> _Entries shown_:
=== Begin Enclosure ===

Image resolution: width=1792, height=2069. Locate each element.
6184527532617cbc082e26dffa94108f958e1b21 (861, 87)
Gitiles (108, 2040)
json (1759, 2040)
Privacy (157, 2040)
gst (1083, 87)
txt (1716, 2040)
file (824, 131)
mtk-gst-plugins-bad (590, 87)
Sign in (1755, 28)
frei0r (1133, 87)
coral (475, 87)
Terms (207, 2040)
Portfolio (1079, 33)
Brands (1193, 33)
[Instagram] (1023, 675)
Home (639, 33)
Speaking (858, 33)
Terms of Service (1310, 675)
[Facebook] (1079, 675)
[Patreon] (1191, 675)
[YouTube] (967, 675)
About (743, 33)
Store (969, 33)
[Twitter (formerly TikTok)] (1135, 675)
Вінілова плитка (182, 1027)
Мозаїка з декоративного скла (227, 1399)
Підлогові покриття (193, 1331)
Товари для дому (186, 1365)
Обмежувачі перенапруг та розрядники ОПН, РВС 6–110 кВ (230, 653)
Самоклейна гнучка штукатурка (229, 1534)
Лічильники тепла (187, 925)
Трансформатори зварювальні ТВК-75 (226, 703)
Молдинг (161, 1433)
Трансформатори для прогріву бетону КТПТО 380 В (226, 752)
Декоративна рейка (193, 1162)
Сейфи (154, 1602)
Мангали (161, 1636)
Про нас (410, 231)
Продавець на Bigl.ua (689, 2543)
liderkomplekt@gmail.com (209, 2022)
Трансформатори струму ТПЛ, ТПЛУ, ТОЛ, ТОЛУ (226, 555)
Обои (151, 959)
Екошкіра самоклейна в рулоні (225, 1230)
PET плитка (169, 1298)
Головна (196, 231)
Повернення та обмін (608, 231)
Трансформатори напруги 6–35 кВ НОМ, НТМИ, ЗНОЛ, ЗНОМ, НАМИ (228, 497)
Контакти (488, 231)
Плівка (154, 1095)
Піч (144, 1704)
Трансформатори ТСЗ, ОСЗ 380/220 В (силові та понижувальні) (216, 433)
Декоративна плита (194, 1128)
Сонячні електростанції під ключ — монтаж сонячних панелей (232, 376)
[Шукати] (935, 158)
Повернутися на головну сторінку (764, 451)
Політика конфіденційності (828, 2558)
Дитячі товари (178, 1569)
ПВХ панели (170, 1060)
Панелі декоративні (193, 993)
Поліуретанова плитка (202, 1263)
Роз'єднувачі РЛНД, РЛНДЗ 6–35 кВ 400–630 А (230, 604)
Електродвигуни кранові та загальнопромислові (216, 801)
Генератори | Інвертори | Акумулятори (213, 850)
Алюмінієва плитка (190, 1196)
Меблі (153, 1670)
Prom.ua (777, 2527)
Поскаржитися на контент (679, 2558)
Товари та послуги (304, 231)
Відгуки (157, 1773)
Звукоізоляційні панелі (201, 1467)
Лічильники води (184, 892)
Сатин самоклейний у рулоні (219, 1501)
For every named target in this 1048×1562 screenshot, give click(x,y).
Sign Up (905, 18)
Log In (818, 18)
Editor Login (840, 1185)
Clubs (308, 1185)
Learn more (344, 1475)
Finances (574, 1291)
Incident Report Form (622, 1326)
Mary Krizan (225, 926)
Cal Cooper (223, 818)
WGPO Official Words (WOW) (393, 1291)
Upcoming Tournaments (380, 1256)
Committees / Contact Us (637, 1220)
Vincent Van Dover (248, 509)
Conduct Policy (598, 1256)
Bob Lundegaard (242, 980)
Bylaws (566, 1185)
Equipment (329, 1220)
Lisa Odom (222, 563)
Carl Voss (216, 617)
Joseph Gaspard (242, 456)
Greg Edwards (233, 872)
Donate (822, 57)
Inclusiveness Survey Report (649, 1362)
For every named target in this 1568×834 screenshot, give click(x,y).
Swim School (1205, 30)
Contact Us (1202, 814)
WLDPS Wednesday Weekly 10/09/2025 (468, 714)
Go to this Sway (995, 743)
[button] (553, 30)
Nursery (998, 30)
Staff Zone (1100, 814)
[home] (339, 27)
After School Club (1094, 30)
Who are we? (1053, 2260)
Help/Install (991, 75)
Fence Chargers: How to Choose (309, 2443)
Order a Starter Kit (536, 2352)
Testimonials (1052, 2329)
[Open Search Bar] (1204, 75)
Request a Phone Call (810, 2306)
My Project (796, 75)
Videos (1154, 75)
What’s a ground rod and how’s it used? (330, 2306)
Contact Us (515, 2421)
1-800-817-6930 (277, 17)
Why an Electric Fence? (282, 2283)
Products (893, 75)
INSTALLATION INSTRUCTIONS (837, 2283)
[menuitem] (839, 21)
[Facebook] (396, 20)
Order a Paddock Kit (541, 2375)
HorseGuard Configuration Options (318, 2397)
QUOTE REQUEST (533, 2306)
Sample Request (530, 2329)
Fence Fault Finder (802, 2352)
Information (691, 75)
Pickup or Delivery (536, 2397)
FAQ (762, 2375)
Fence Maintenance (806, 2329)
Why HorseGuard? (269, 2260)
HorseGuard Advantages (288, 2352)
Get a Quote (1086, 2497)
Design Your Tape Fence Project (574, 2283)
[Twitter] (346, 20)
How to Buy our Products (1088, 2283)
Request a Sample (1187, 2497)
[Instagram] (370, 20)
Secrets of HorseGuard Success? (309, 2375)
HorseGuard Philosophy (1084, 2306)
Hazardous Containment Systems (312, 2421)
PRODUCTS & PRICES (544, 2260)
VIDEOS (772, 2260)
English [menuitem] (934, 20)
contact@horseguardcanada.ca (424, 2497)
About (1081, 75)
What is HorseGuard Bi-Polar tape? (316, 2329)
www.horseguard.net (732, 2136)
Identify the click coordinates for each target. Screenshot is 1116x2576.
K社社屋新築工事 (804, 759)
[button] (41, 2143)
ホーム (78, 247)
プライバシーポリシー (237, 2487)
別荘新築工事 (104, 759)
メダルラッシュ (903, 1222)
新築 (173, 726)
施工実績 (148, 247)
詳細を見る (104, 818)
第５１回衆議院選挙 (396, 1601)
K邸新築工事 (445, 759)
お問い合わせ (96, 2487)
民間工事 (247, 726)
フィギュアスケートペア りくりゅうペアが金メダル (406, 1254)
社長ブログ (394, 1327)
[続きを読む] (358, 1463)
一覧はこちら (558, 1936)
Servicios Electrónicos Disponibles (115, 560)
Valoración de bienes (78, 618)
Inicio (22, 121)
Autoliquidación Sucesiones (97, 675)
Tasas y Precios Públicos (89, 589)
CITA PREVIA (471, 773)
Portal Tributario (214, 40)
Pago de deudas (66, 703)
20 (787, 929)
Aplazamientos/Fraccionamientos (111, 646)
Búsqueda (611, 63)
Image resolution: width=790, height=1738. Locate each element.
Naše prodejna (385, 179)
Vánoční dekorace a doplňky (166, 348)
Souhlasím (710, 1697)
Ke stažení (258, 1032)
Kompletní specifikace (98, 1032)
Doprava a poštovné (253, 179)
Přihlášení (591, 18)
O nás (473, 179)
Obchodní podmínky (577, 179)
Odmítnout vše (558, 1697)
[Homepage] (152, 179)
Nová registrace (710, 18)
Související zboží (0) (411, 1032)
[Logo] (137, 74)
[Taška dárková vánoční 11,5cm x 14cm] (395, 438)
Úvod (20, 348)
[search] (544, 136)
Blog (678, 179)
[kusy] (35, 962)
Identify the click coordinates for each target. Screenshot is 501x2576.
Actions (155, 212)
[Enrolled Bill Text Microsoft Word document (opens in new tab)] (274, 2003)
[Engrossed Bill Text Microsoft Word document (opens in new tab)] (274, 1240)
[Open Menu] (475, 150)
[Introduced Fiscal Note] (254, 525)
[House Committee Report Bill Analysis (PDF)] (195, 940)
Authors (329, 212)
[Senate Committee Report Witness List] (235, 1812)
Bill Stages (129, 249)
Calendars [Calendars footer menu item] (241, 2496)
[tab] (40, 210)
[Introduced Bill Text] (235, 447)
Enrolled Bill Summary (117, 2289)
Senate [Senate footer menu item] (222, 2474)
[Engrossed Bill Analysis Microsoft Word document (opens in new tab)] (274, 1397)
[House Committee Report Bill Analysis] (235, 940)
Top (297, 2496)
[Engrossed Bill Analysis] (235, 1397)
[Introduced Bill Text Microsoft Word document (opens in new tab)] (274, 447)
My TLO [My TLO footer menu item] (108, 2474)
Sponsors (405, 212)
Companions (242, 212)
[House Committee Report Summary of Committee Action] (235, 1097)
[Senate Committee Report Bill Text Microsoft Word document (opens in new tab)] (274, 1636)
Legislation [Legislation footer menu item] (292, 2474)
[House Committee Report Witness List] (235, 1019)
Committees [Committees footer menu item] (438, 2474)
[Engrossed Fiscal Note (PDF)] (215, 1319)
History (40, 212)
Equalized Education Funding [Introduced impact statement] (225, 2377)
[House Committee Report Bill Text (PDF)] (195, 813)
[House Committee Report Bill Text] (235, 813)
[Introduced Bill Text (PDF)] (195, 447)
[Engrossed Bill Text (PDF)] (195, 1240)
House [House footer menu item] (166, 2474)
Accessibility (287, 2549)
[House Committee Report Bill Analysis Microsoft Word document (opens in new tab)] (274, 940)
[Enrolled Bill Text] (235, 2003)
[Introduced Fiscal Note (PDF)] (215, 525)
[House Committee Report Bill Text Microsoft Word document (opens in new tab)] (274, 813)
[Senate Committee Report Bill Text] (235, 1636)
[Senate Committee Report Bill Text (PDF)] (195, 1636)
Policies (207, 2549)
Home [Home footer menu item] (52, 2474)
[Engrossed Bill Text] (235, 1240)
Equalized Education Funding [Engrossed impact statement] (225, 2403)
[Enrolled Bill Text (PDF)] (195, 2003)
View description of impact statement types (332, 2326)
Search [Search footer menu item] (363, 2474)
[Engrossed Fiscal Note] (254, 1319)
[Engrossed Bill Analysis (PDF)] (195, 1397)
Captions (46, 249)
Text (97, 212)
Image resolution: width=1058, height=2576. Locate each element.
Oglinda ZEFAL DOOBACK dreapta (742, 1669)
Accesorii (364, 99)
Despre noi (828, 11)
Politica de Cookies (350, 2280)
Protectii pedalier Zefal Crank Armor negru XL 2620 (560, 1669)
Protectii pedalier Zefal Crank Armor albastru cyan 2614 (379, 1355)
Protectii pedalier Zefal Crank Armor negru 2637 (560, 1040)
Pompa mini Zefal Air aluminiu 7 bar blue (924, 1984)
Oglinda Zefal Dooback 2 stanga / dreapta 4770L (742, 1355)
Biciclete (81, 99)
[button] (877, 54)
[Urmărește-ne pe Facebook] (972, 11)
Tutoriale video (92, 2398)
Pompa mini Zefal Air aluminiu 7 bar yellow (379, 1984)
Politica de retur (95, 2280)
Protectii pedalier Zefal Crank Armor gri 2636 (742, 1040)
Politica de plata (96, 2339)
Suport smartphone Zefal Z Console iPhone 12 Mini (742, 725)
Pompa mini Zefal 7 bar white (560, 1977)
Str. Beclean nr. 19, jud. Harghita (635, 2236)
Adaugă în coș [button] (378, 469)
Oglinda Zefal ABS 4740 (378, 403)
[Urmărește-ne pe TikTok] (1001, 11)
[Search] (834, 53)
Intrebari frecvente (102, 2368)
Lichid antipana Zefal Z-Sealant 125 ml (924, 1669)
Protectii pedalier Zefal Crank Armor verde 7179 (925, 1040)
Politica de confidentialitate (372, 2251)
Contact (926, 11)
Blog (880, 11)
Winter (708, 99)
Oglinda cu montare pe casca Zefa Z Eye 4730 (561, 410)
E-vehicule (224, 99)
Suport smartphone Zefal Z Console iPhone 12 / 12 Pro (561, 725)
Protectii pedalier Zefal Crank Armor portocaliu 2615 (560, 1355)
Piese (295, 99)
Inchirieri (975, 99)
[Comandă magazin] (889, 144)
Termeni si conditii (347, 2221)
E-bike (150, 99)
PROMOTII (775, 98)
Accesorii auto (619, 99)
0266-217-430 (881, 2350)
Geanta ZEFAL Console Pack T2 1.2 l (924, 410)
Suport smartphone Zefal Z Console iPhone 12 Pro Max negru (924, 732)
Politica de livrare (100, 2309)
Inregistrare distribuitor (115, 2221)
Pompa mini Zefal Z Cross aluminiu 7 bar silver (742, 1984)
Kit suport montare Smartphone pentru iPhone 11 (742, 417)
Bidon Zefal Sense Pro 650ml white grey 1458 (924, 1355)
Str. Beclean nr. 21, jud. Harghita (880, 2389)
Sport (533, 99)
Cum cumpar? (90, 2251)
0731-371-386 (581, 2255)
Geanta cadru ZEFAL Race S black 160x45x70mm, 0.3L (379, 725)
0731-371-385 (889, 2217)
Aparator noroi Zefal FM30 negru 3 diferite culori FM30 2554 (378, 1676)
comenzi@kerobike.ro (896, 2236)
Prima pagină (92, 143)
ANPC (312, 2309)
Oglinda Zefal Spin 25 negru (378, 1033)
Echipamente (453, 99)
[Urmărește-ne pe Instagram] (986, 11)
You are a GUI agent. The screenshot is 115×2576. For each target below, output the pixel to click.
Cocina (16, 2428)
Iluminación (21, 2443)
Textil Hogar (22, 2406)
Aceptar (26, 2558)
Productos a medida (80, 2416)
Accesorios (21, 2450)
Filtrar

=== End Enclosure ===

> _Exercise instructions_: Could you repeat exactly the lines in the listing above from the one with "Equalized Education Funding [Introduced" down to the one with "Oglinda Zefal ABS 4740 (378, 403)"? Include both of those lines.

> _Solution to this exercise_:
Equalized Education Funding [Introduced impact statement] (225, 2377)
[House Committee Report Bill Text (PDF)] (195, 813)
[House Committee Report Bill Text] (235, 813)
[Introduced Bill Text (PDF)] (195, 447)
[Engrossed Bill Text (PDF)] (195, 1240)
House [House footer menu item] (166, 2474)
Accessibility (287, 2549)
[House Committee Report Bill Analysis Microsoft Word document (opens in new tab)] (274, 940)
[Enrolled Bill Text] (235, 2003)
[Introduced Fiscal Note (PDF)] (215, 525)
[House Committee Report Bill Text Microsoft Word document (opens in new tab)] (274, 813)
[Senate Committee Report Bill Text] (235, 1636)
[Senate Committee Report Bill Text (PDF)] (195, 1636)
Policies (207, 2549)
Home [Home footer menu item] (52, 2474)
[Engrossed Bill Text] (235, 1240)
Equalized Education Funding [Engrossed impact statement] (225, 2403)
[Enrolled Bill Text (PDF)] (195, 2003)
View description of impact statement types (332, 2326)
Search [Search footer menu item] (363, 2474)
[Engrossed Fiscal Note] (254, 1319)
[Engrossed Bill Analysis (PDF)] (195, 1397)
Captions (46, 249)
Text (97, 212)
Image resolution: width=1058, height=2576. Locate each element.
Oglinda ZEFAL DOOBACK dreapta (742, 1669)
Accesorii (364, 99)
Despre noi (828, 11)
Politica de Cookies (350, 2280)
Protectii pedalier Zefal Crank Armor negru XL 2620 (560, 1669)
Protectii pedalier Zefal Crank Armor albastru cyan 2614 (379, 1355)
Protectii pedalier Zefal Crank Armor negru 2637 (560, 1040)
Pompa mini Zefal Air aluminiu 7 bar blue (924, 1984)
Oglinda Zefal Dooback 2 stanga / dreapta 4770L (742, 1355)
Biciclete (81, 99)
[button] (877, 54)
[Urmărește-ne pe Facebook] (972, 11)
Tutoriale video (92, 2398)
Pompa mini Zefal Air aluminiu 7 bar yellow (379, 1984)
Politica de retur (95, 2280)
Protectii pedalier Zefal Crank Armor gri 2636 (742, 1040)
Politica de plata (96, 2339)
Suport smartphone Zefal Z Console iPhone 12 Mini (742, 725)
Pompa mini Zefal 7 bar white (560, 1977)
Str. Beclean nr. 19, jud. Harghita (635, 2236)
Adaugă în coș [button] (378, 469)
Oglinda Zefal ABS 4740 (378, 403)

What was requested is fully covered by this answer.